Despite a late onslaught, the visitors only managed a consolation goal; that was Onduparaka's first Uganda Premier League win. On 1 October 2016, SC Villa scored first, then the newcomers from Arua crawled back scoring three through Caesar Okhuti, Wahab Ajuman Gadafi and Muhammad Shaban.

The visitors fought back from 3–1 down until they equalised via a penalty netted by Tabu Vitalis but Shaban scored his second of the game. The match took place at Greenlight Stadium. A week before, Ondu beat Police FC 2–1 on the same ground (with goals by Shaban and Kabon). Three days prior to Ondu ending Villa's unbeaten run, FUFA cleared 26-year-old Caesar Okhuti to play for the Northwesterners who sat at 5th on the table; he was on loan from KCCA. On 10 December 2016, Ondu beat Sadolin FC 1–0 at Bugembe Stadium to climb to 3rd place around half season courtesy of a Gaddafi free-kick.

Ondu's leading goalscorer Muhammad Shaban (aka [I]jagason) was voted the 2016 FUFA MVP (Most Valuable Player) in a year when Mamelodi Sundowns goalkeeper Denis Onyango also performed well and actually won the CAF Best Player in Africa Award and Farouk Miya scored the goal against Comoros that took Uganda to the tournament. In 2017, the three travelled to Gabon for AFCON. Also on Onduparaka's squad is KCCA loanee Caesar Okhuti.

Other players on the 2017 Onduparaka team included: Richard Anyama (goalkeeper formerly at Saints FC), Nisar Kasim (another Goalkeeper), Alex Gasper Adriko (aka The Rock), Norman Saddam, Rashid Toha, Gibson Adinho, Akram Kakembo, Ivan Mbowa, Ibrahim Faizul (aka Anini), Sabir Simba, Dickens Okwir, Mohammad Rashid, Ajobe Toto, Denis Andama, Rashid Agau, Living Kabon, Wahab Ajuman Gaddafi Gadinho and Fahd Muhammad Toko.

On 17 February 2017, Azam TV broadcast a live game from Onduparaka's Greenlight Stadium for the first time. Kabon Living (also known as Messi), scored the only goal of the game from a Shaban assist in the 88th minute to give Ondu a win over Kirinya Jinja SS. Kabon took off his shirt, somersaulted in the goal celebration and got a yellow card for indecency but his goal leapfrogged Ondu to 3rd place next to SC Villa and KCCA.

They dropped points with humiliating away defeats to KCCA (7–0 at the Phillip Omondi Stadium in Lugogo - Record Biggest Loss in Uganda Premier League) and SC Villa (4–1 at Masaka Recreation Ground) but bounced back.
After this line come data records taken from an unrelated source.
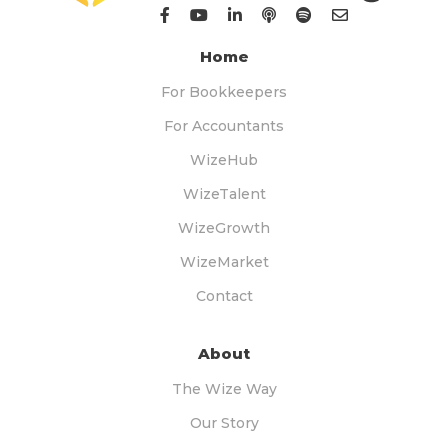
Home
For Bookkeepers
For Accountants
WizeHub
WizeTalent
WizeGrowth
WizeMarket
Contact
About
The Wize Way
Our Story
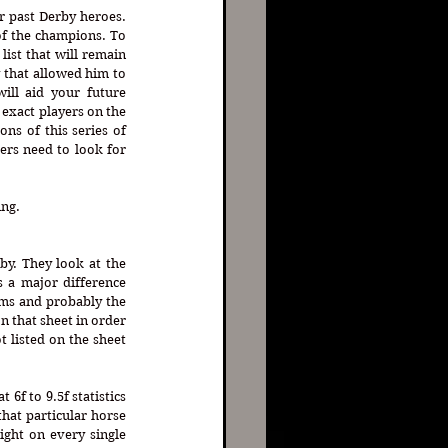
ur past Derby heroes. 
f the champions. To 
ist that will remain 
 that allowed him to 
ill aid your future 
exact players on the 
ons of this series of 
ers need to look for 
ng. 
y. They look at the 
 a major difference 
ms and probably the 
 that sheet in order 
 listed on the sheet 
6f to 9.5f statistics 
that particular horse 
ight on every single 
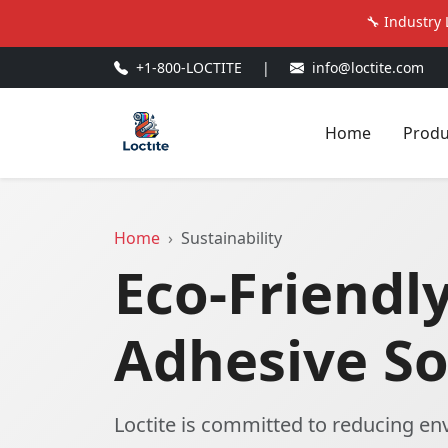
🔧 Industry 
+1-800-LOCTITE
|
info@loctite.com
Home
Produ
Home
Sustainability
Eco-Friendl
Adhesive So
Loctite is committed to reducing e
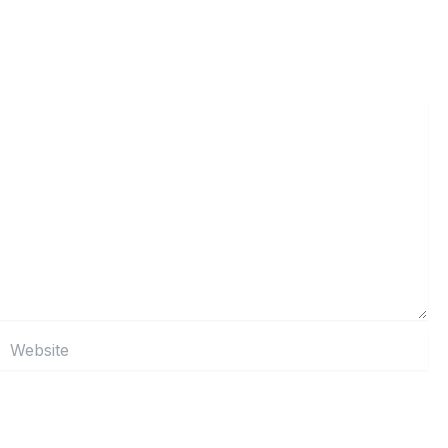
Website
Starting the day in sixth place on 1 April 2017 with a chance to climb to 4th with a win at Kakindu Stadium in Jinja after Vipers SC had already lost to a different Jinja side, Gaddafi scored one of the Contenders for Goal of the Season against Jinja Municipal Council who salvaged a 1–1 draw. On 5 April 2017, Muhammad Shaban's first half goal was enough to beat nine-man Lweza at Greenlight Stadium and end a three match winless streak. In their first international friendly of the season, Onduparaka beat Gor Mahia 2–0 at Mandela National Stadium Nambole on 4 February 2017.

Kizza Besigye, the four time Runner-up in the Ugandan Presidential Elections, watched the game clad in a green jersey and offered Onduparaka FC 2 million Uganda shillings. Then on 21 February 2017, Onduparaka came from a goal down to beat Mbarara FC and advance to the Uganda Cup Round of 16. Airtel - FUFA MVP Shaban missed a penalty but Okhuti scored the winner in a 2–1 triumph at Kakyeka Stadium in Mbarara. On 26 March 2017, goals from Okhuti again and a returning Rashid Agau helped Ondu knock out Big League team Water FC and qualify for the quarterfinals.
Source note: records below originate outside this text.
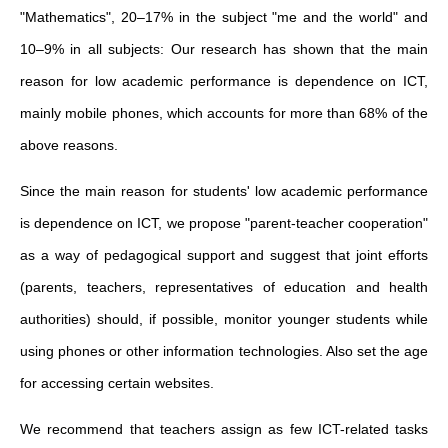
"Mathematics", 20–17% in the subject "me and the world" and
10–9% in all subjects: Our research has shown that the main
reason for low academic performance is dependence on ICT,
mainly mobile phones, which accounts for more than 68% of the
above reasons.
Since the main reason for students' low academic performance
is dependence on ICT, we propose "parent-teacher cooperation"
as a way of pedagogical support and suggest that joint efforts
(parents, teachers, representatives of education and health
authorities) should, if possible, monitor younger students while
using phones or other information technologies. Also set the age
for accessing certain websites.
We recommend that teachers assign as few ICT-related tasks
On 9 April 2017, Sadolin Paints FC knocked Onduparaka out of the Uganda Cup by 2–1 in Jinja. Nevertheless, Onduparaka's Greenlight Stadium was chosen to host the 43rd Uganda Cup Final (KCCA defeated Paidha Black Angels 2–0 in June 2017). In a UPL fixture twelve days later, the Painters left Onduparaka with a point after a 0–0 draw. According to Coach Livingstone Mbabazi, his side created the most chances in the league during the 2017 season. He added that his "players don't fear big teams" because they know that they are big too though recovering from a 2–1 loss to Soana where substitute Shaban scored the consolation on 29 April 2017.

Ondu was one of the only two teams in the AUPL still unbeaten at home going into the Game Week 27 Fixture against Express FC on 5 May 2017. Livingstone's first game as Onduparaka Coach was at Wankulukuku and ended 1–1.
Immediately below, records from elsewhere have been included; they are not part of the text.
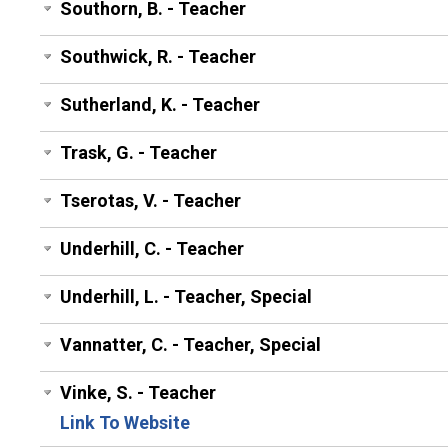
Southorn, B. - Teacher
Southwick, R. - Teacher
Sutherland, K. - Teacher
Trask, G. - Teacher
Tserotas, V. - Teacher
Underhill, C. - Teacher
Underhill, L. - Teacher, Special
Vannatter, C. - Teacher, Special
Vinke, S. - Teacher
Link To Website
The return leg almost seemed to be heading in that direction with Express taking the lead through Didier Jean within the first halfhour after assistant captain Rashid Toha (towering defender nicknamed Per Mertesacker) slipped and Express capitalised. Ondu badly needed an equaliser after all their wasted chances; Muhammad Shaban hit the woodwork and missed other chances. Kickoff was in sunny weather but even the winds could not discourage the many high balls. Then just before halftime, Dickens Okwir was fouled in the penalty box by the Express captain.

Toha scored the equaliser in the 41st minute.

Shaban played well but missed a good opportunity for the winner close to extratime. Four minutes were added and Rashid Toha scored the winner in the 3rd additional minute to send the stadium into a glorious frenzy. As the celebrations waned, Agau - the substitute for Caesar Okhuti was substituted with Caesar Olega, a fairytale of two Caesars crossing the line before and after the winner. A few seconds later, the final whistle was blown.

Coach Leo Adraa said that Ondu had more time to prepare unlike the Oldest Club in Ugandan football who were thumped four goals by Lweza in their previous game. Kampala musician Kalifah Aganaga was present donning a green Onduparaka jersey. Arua musician and producer King Weedah was also at the game. This win propelled the Caterpillars from 6th to 5th Position out of 16 above Express who remained with 40 points with three games left to the end of the season.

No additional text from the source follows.